Nicolas Da Silva, auteur de La bataille de la Sécu, nous donne sa vision de la Sécurité sociale, tant actuelle qu’historique, et comment il la perçoit comme une institution qui dépasse le capitalisme.

Aussi paradoxal que cela puisse paraître, tu dis souvent que la Sécurité sociale est une institution en pleine santé financière. Est-ce que tu peux développer ?

L’idée c’est vraiment de contrecarrer le regard dominant qui est porté sur la Sécu. Le regard dominant c’est celui du trou de la Sécu. C’est-à-dire que la Sécurité sociale serait une institution au bord de la faillite et que sans réforme, la Sécu ne pourrait pas vraiment survivre quelques années de plus.

Ce discours est totalement faux, c’est à dire que quand on regarde ses fondamentaux, la Sécu va plutôt bien. Si on a des problèmes de finances publiques ce n’est pas la Sécu, c’est l’État. Sous le terme Sécu, il y a plusieurs réalités. La Sécurité sociale c’est plein de régimes très différents. Plein de caisses différentes. Quand on dit qu’il y a un déficit à la Sécurité sociale, la plupart du temps on parle du déficit du régime général de Sécurité sociale, c’est le régime de base, caisse nationale d’assurance maladie, assurance vieillesse, CAF et accidents du travail, maladies professionnelles.

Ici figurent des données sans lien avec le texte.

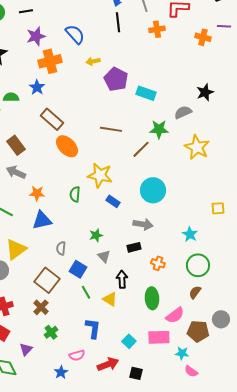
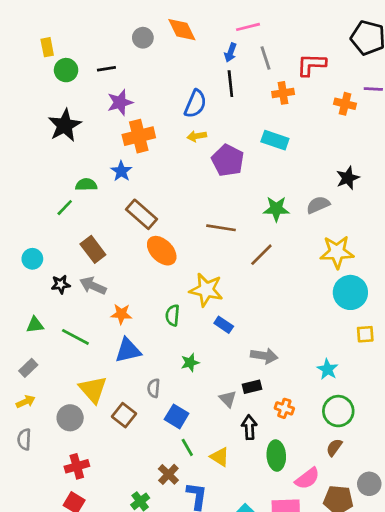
blue semicircle: (75, 34) -> (195, 104), moved, turned 65
cyan rectangle: (146, 93) -> (275, 140), moved
green star: (159, 129) -> (276, 209), moved
yellow star: (197, 147) -> (337, 252), turned -30
cyan circle: (153, 190) -> (350, 292), moved
green star: (96, 235) -> (190, 363), moved
yellow triangle: (16, 249) -> (93, 389), turned -35
gray triangle: (104, 256) -> (228, 399), moved
black arrow: (122, 279) -> (249, 427), moved
brown square: (47, 280) -> (124, 415), moved, size x0.7
brown cross: (41, 307) -> (168, 474), moved

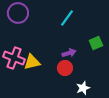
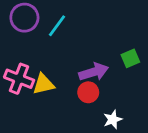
cyan line: (67, 18) -> (57, 26), moved
purple arrow: (69, 53) -> (94, 72), size x1.5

Ces quatre caisses-là, qui sont le régime de base, sont en déficit, c’est vrai. Mais ce n’est pas vrai pour tous les risques. Il y a des excédents pour la famille, par exemple. Si on ajoute les autres caisses qui sont obligatoires, si on ajoute la CADES (caisse liée au financement de la dette sociale), ce n’est plus vrai. La Sécu, dans le sens général des administrations de Sécurité sociale, elle est à l’équilibre, il suffit de voir les comptes de l’INSEE qui montrent, que tous les ans, les administrations de Sécurité sociale, donc la Sécu au sens général, tous les risques et toutes les caisses, c’est à l’équilibre.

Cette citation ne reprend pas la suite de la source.